>>>>>

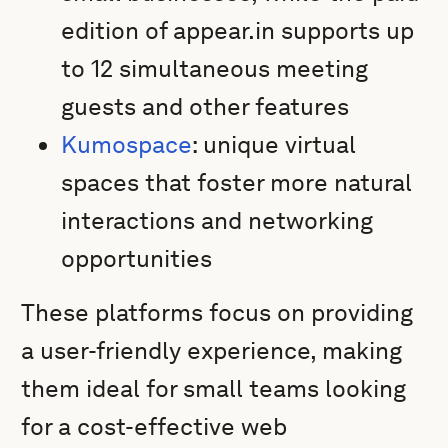
edition of appear.in supports up
to 12 simultaneous meeting
guests and other features
Kumospace
: unique virtual
spaces that foster more natural
interactions and networking
opportunities
These platforms focus on providing
a user-friendly experience, making
them ideal for small teams looking
for a cost-effective web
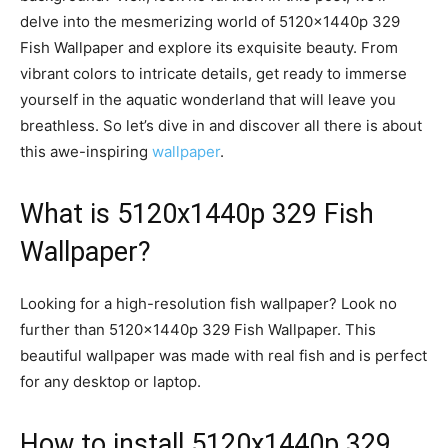
delve into the mesmerizing world of 5120x1440p 329
Fish Wallpaper and explore its exquisite beauty. From
vibrant colors to intricate details, get ready to immerse
yourself in the aquatic wonderland that will leave you
breathless. So let’s dive in and discover all there is about
this awe-inspiring
wallpaper
.
What is 5120x1440p 329 Fish
Wallpaper?
Looking for a high-resolution fish wallpaper? Look no
further than 5120x1440p 329 Fish Wallpaper. This
beautiful wallpaper was made with real fish and is perfect
for any desktop or laptop.
How to install 5120x1440p 329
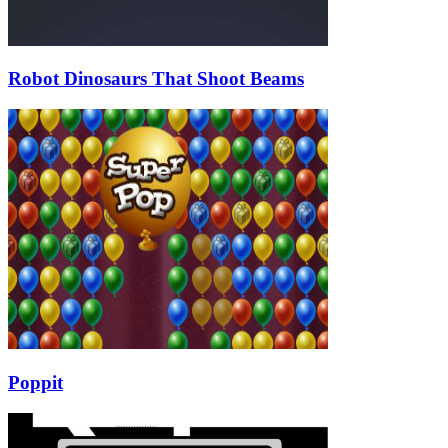
Robot Dinosaurs That Shoot Beams
Poppit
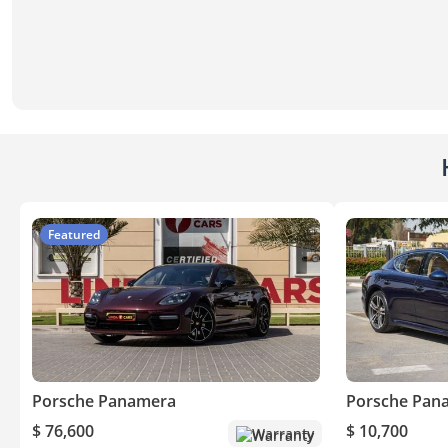
Featured
Porsche Panamera
Porsche Pan
$ 76,600
$ 10,700
Warranty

<<<<<

Set out, exactly as given, the line that contains "further than 5120x1440p" along with each line after it through the end of the records above; omit the pictures.

further than 5120x1440p 329 Fish Wallpaper. This
beautiful wallpaper was made with real fish and is perfect
for any desktop or laptop.
How to install 5120x1440p 329
Robot Dinosaurs That Shoot Beams
Poppit
Featured
Porsche Panamera
Porsche Pan
$ 76,600
$ 10,700
Warranty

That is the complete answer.